_WORK INSTRUCTION_: Look through the data below and work out how many lines contain the string "Megadrive". Give the number alone.

Stored data entries
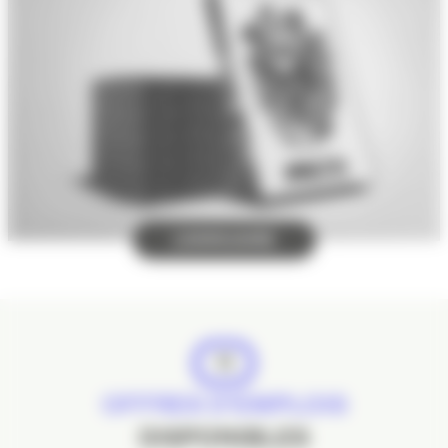
L'ANNUAIRE
11
OFFRES D'EMPLOIS
DISPONIBLES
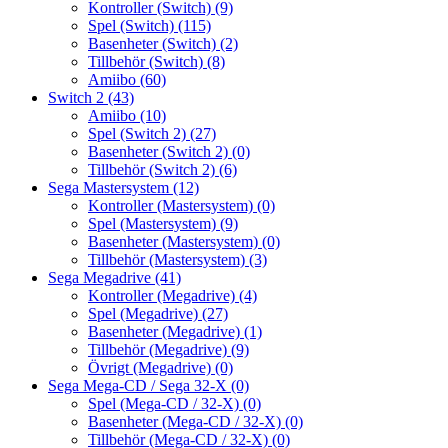
Kontroller (Switch)
(9)
Spel (Switch)
(115)
Basenheter (Switch)
(2)
Tillbehör (Switch)
(8)
Amiibo
(60)
Switch 2
(43)
Amiibo
(10)
Spel (Switch 2)
(27)
Basenheter (Switch 2)
(0)
Tillbehör (Switch 2)
(6)
Sega Mastersystem
(12)
Kontroller (Mastersystem)
(0)
Spel (Mastersystem)
(9)
Basenheter (Mastersystem)
(0)
Tillbehör (Mastersystem)
(3)
Sega Megadrive
(41)
Kontroller (Megadrive)
(4)
Spel (Megadrive)
(27)
Basenheter (Megadrive)
(1)
Tillbehör (Megadrive)
(9)
Övrigt (Megadrive)
(0)
Sega Mega-CD / Sega 32-X
(0)
Spel (Mega-CD / 32-X)
(0)
Basenheter (Mega-CD / 32-X)
(0)
Tillbehör (Mega-CD / 32-X)
(0)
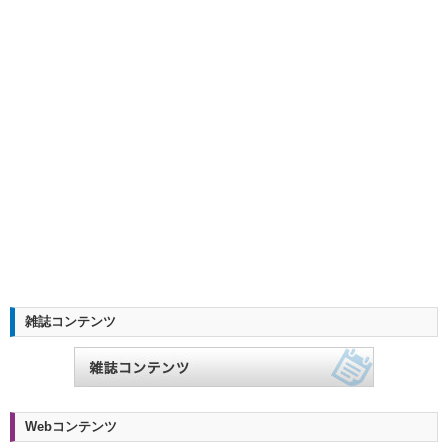
雑誌コンテンツ
Webコンテンツ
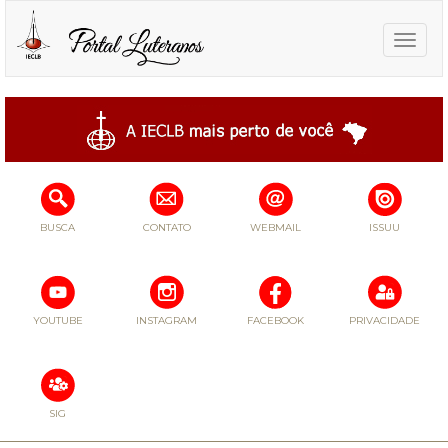
Toggle
naviga
BUSCA
CONTATO
WEBMAIL
ISSUU
YOUTUBE
INSTAGRAM
FACEBOOK
PRIVACIDADE
SIG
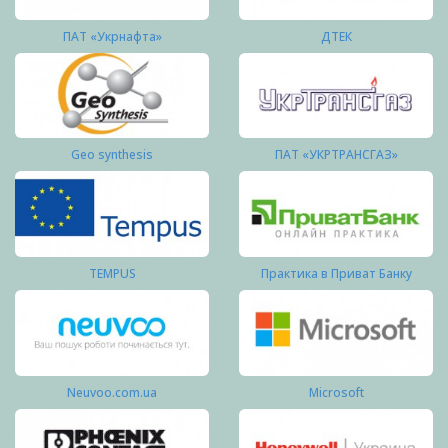
ПАТ «Укрнафта»
ДТЕК
Geo synthesis
ПАТ «УКРТРАНСГАЗ»
TEMPUS
Практика в Приват Банку
Neuvoo.com.ua
Microsoft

_ANSWER SECTION_: 6